__Exercise details__. Each line with the string "Valence" is to be copied from the records below.

[[ Provided material, beginning ]]

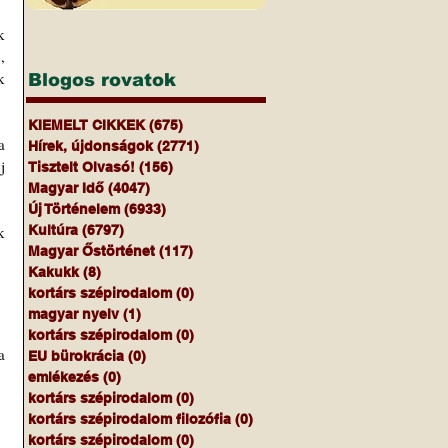
 
 
 
Blogos rovatok
KIEMELT CIKKEK
(675)
675 bejegyzés
 
Hírek, újdonságok
(2771)
2771 bejegyzés
 
Tisztelt Olvasó!
(156)
156 bejegyzés
Magyar Idő
(4047)
4047 bejegyzés
Új Történelem
(6933)
6933 bejegyzés
 
Kultúra
(6797)
6797 bejegyzés
Magyar Őstörténet
(117)
117 bejegyzés
Kakukk
(8)
8 bejegyzés
kortárs szépirodalom
(0)
0 bejegyzés
magyar nyelv
(1)
1 bejegyzés
kortárs szépirodalom
(0)
0 bejegyzés
Amikor a szocialista Salgótarján nevű emberkísérletet ma "magyar városépítészet mintapéldájának" nevezi a 
EU bürokrácia
(0)
0 bejegyzés
emlékezés
(0)
0 bejegyzés
kortárs szépirodalom
(0)
0 bejegyzés
kortárs szépirodalom filozófia
(0)
0 bejegyzés
kortárs szépirodalom
(0)
0 bejegyzés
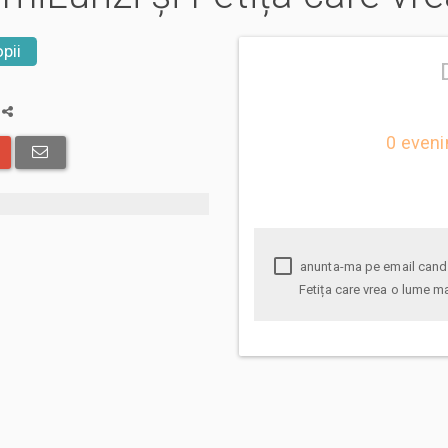
pii
a
0 eveni
anunta-ma pe email cand apare urmatorul eveniment la Prietenii LumiLunzi și
Fetița care vrea o lume m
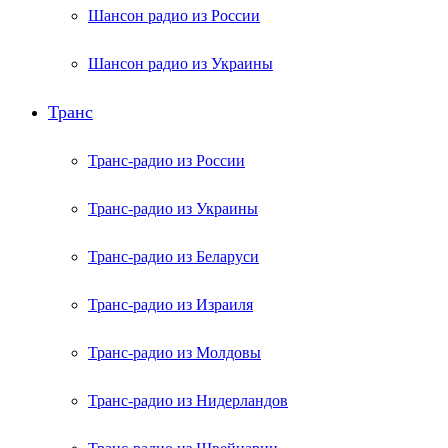
Шансон радио из России
Шансон радио из Украины
Транс
Транс-радио из России
Транс-радио из Украины
Транс-радио из Беларуси
Транс-радио из Израиля
Транс-радио из Молдовы
Транс-радио из Нидерландов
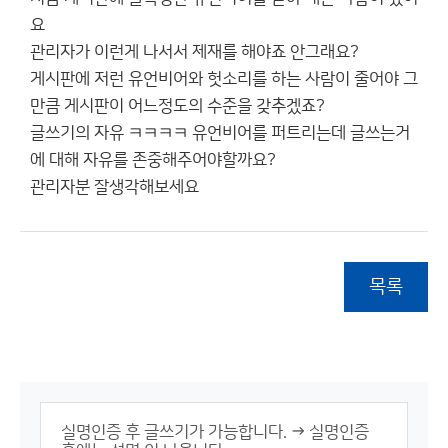
요
관리자가 이런게 나서서 제재를 해야죠 안그래요?
게시판에 저런 유언비어와 헛소리를 하는 사람이 줄어야 그
만큼 게시판이 어느정도의 수준을 갖추겠죠?
글쓰기의 자유 ㅋㅋㅋㅋ 유언비어를 퍼트리는데 글쓰는거
에 대해 자유를 존중해주어야할까요?
관리자분 잘생각해보세요
목록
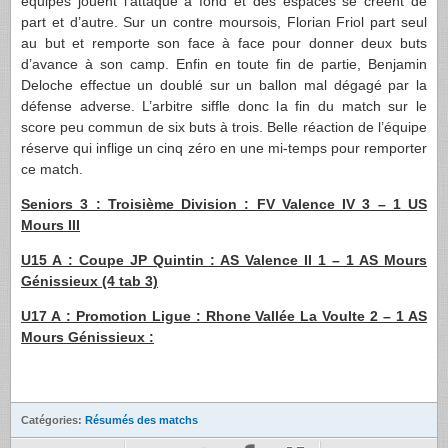
équipes jouent l’attaque à fond et des espaces se créent de
part et d’autre. Sur un contre moursois, Florian Friol part seul
au but et remporte son face à face pour donner deux buts
d’avance à son camp. Enfin en toute fin de partie, Benjamin
Deloche effectue un doublé sur un ballon mal dégagé par la
défense adverse. L’arbitre siffle donc la fin du match sur le
score peu commun de six buts à trois. Belle réaction de l’équipe
réserve qui inflige un cinq zéro en une mi-temps pour remporter
ce match.
Seniors 3 : Troisième Division : FV Valence IV 3 – 1 US
Mours III
U15 A : Coupe JP Quintin : AS Valence II 1 – 1 AS Mours
Génissieux (4 tab 3)
U17 A : Promotion Ligue : Rhone Vallée La Voulte 2 – 1 AS
Mours Génissieux :
Catégories:
Résumés des matchs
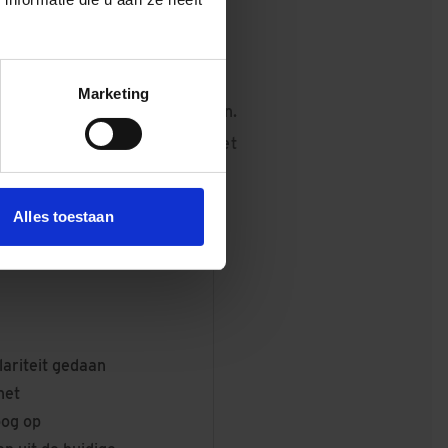
fiets- en wandelroute
 Croeselaan is dé fiets- en
Marketing
oute naar het Centraal Station.
rmeer beperkte in overleg met
stakeholders de hinder zoveel
mogelijk.
Alles toestaan
ariteit gedaan
het
oog op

[[ Provided material, end ]]

__Written solution__.
Seniors 3 : Troisième Division : FV Valence IV 3 – 1 US
U15 A : Coupe JP Quintin : AS Valence II 1 – 1 AS Mours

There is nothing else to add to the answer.